A digression, or a sidetrack, if you will. About two and a half years ago Elizabeth McCracken's An Exact Replica of a Figment of My Imagination started making rounds in our little corner of the blogosphere, and so did the lines from the book that many of us wanted on t-shirts (or carved carefully and lovingly into rotten tomatoes conveniently available to us any time the urge to throw one, or at the very least the line on it, at the clueless/malevolent overtook us). One of those lines, one quoted frequently and with gusto by many a babylost mother was "closure is bullshit."

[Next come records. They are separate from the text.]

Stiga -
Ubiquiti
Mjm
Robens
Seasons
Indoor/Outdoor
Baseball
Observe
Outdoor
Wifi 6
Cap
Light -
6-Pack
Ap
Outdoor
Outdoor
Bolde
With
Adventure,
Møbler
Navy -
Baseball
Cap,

Back to present day. I notice one persistent theme in the coverage. Every time a relative or a friend of a 9/11 victim is interviewed, no matter the outlet, there is always that ridiculous question-- "does this provide closure for you?"

And so, though I know that is not the main thrust in the events that have been unfolding around the world since early hours of Monday morning Pakistan time (not entirely surprising, this, as I do tend to, from time to time, you know, digress... wait, where was I? oh, yes-- not entirely the central point, but...) I wonder whether maybe, just maybe, this time it will finally sink in.

Because in an inspiring display of dignity (and honestly, I find myself offended for these people every time they are asked about this), every single relative that I've seen or heard has said approximately what Elizabeth wrote, though in language more suited for mass media,-- there is no closure, there is no such thing, it doesn't exist, he/she/they are still dead, and we still miss them and have to live without them.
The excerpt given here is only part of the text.